**REQUIRED WORK**
Which lines of the entries contain the string "Eesti"? Please find them and copy them.

RECORDS SUPPLIED section start

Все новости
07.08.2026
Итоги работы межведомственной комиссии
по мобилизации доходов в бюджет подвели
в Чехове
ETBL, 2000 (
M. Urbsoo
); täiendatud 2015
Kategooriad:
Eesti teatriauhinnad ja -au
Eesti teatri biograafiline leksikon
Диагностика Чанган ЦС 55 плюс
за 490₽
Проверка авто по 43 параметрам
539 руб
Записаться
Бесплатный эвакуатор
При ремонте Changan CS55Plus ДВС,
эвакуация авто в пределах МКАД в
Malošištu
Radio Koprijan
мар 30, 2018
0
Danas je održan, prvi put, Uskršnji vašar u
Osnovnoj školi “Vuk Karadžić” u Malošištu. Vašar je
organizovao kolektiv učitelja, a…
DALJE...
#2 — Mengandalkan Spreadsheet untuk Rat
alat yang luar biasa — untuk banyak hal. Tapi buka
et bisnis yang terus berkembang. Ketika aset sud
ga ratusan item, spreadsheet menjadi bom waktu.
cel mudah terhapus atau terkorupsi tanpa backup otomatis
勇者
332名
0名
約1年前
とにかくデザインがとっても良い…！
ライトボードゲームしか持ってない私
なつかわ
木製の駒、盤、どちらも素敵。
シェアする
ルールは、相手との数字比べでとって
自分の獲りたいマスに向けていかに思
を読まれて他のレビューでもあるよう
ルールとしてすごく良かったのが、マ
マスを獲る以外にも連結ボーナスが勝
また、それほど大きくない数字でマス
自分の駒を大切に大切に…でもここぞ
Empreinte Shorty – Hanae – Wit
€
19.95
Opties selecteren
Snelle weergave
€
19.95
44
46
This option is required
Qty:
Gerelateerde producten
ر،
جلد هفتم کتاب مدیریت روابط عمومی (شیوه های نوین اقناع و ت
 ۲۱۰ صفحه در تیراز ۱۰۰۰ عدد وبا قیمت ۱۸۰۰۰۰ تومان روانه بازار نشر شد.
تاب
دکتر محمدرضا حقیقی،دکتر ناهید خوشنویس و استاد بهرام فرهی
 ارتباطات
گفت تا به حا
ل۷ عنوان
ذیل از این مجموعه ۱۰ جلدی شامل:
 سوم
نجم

RECORDS SUPPLIED section end

**THE ANSWER**
Eesti teatriauhinnad ja -au
Eesti teatri biograafiline leksikon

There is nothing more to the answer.